México Pacific Coast Surveys
The Baja Peninsula and mainland Pacific coast of México were divided into a set of list sites that were surveyed in 2007. Environmental characteristics varied greatly among sites in the region, and surveys were therefore accomplished by foot, slowly driving a vehicle along the beach, or occasionally by boat. Because of the interest in the status of Pacific Coast Snowy Plovers, we surveyed the Baja California peninsula again in 2008; herein, we present the mean of both years' surveys. Repeated counts (within season) were not conducted at list sites surveyed in México, and totals from these sites were not adjusted for imperfect detection. Unadjusted totals are considered minimum population estimates.
Detection at List Sites
Detection was a function of survey duration (person-hours) and site area (ha). The interaction model (Hours + Area + Hours × Area) received more support than simpler models (Table 1) and was therefore used to estimate abundance at list sites in the Great Basin, Shortgrass/Mixed-grass Prairies, Colorado Plateau, Central Valley, Sonoran and Mojave/Chihuahuan Deserts, Gulf Coastal Prairie and Tamaulipan Brushlands. Detection rate increased with survey duration and was greater at larger sites (Fig. 1), which might be explained by a higher rate of temporary emigration at smaller sites. Detection rate using repeated counts was relatively high (77%). Using parameter estimates from the interaction model, the 95% CI for the probability of detection was 75–79% for a survey of average duration (6.2 person-hours) at a site of average size (226 ha). Our adjustment for imperfect detection is very close to the ratio (1.3) used to adjust Snowy Plover counts along the Pacific Coast (U.S. Fish and Wildlife Service 2008b).

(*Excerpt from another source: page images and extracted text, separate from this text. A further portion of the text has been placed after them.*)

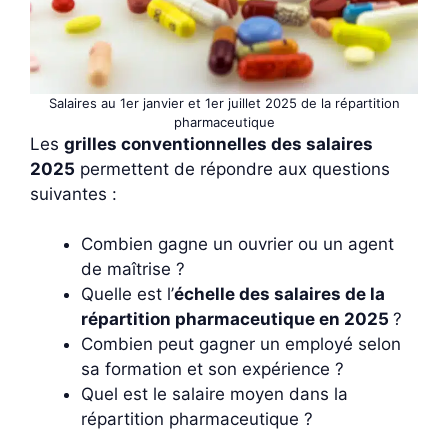
Salaires au 1er janvier et 1er juillet 2025 de la répartition
pharmaceutique
Les
grilles conventionnelles des salaires
2025
permettent de répondre aux questions
suivantes :
Combien gagne un ouvrier ou un agent
de maîtrise ?
Quelle est l’
échelle des salaires de la
répartition pharmaceutique en 2025
?
Combien peut gagner un employé selon
sa formation et son expérience ?
Quel est le salaire moyen dans la
répartition pharmaceutique ?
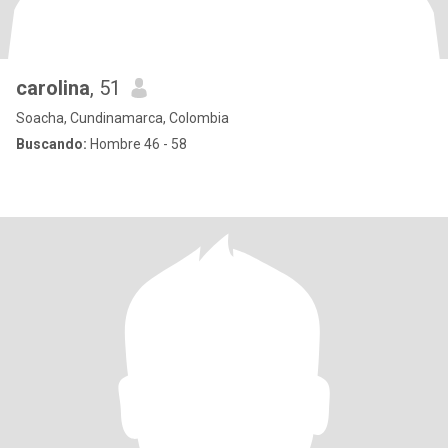
carolina
, 51
Soacha, Cundinamarca, Colombia
Buscando:
Hombre 46 - 58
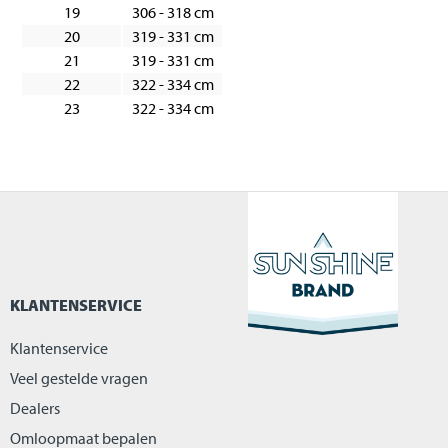
19
306 - 318 cm
20
319 - 331 cm
21
319 - 331 cm
22
322 - 334 cm
23
322 - 334 cm
KLANTENSERVICE
Klantenservice
Veel gestelde vragen
Dealers
Omloopmaat bepalen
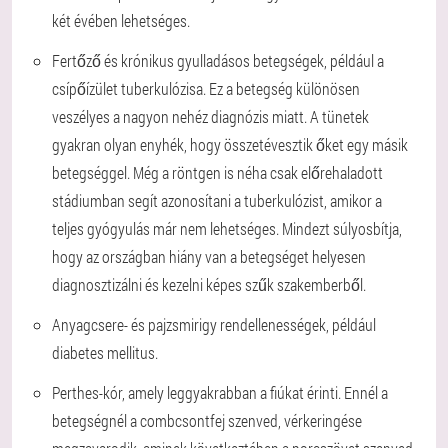
két évében lehetséges.
Fertőző és krónikus gyulladásos betegségek, például a
csípőízület tuberkulózisa. Ez a betegség különösen
veszélyes a nagyon nehéz diagnózis miatt. A tünetek
gyakran olyan enyhék, hogy összetévesztik őket egy másik
betegséggel. Még a röntgen is néha csak előrehaladott
stádiumban segít azonosítani a tuberkulózist, amikor a
teljes gyógyulás már nem lehetséges. Mindezt súlyosbítja,
hogy az országban hiány van a betegséget helyesen
diagnosztizálni és kezelni képes szűk szakemberből.
Anyagcsere- és pajzsmirigy rendellenességek, például
diabetes mellitus.
Perthes-kór, amely leggyakrabban a fiúkat érinti. Ennél a
betegségnél a combcsontfej szenved, vérkeringése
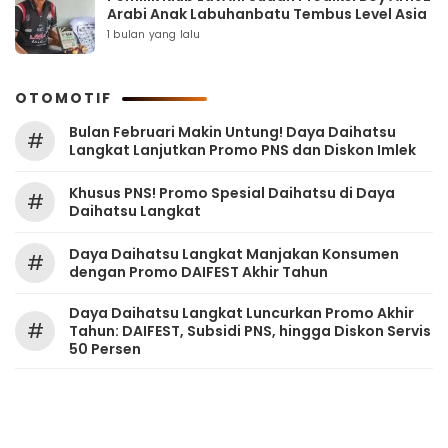
Arabi Anak Labuhanbatu Tembus Level Asia
1 bulan yang lalu
OTOMOTIF
Bulan Februari Makin Untung! Daya Daihatsu
#
Langkat Lanjutkan Promo PNS dan Diskon Imlek
Khusus PNS! Promo Spesial Daihatsu di Daya
#
Daihatsu Langkat
Daya Daihatsu Langkat Manjakan Konsumen
#
dengan Promo DAIFEST Akhir Tahun
Daya Daihatsu Langkat Luncurkan Promo Akhir
#
Tahun: DAIFEST, Subsidi PNS, hingga Diskon Servis
50 Persen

In Florida, detection was higher during ATV surveys (63%, 95% CI = 57–69%) than during foot surveys (27%, 95% CI = 15–49%). During ATV surveys, two independent observers often detected similar numbers of birds, especially when the total number of birds detected at the site was small (<20 birds). Florida observers conducting surveys on foot had much lower detection than observers conducting surveys on foot at list sites in the Great Basin and Short-grass/Mixed-grass Prairies. At several sites in Florida, one observer detected almost twice as many plovers as the second observer.
Model selection results for hierarchical models of repeated counts at Snowy Plover list sites. Abundance and detection were estimated using Poisson-binomial mixture models. Each model in the table represents a hypothesis about detection rate as a function of particular covariates, including site, year, survey duration (person hours) and site area (ha). Model with lowest Deviance Information Criterion (DIC = mean deviance + pD) is the most parsimonious model for the data.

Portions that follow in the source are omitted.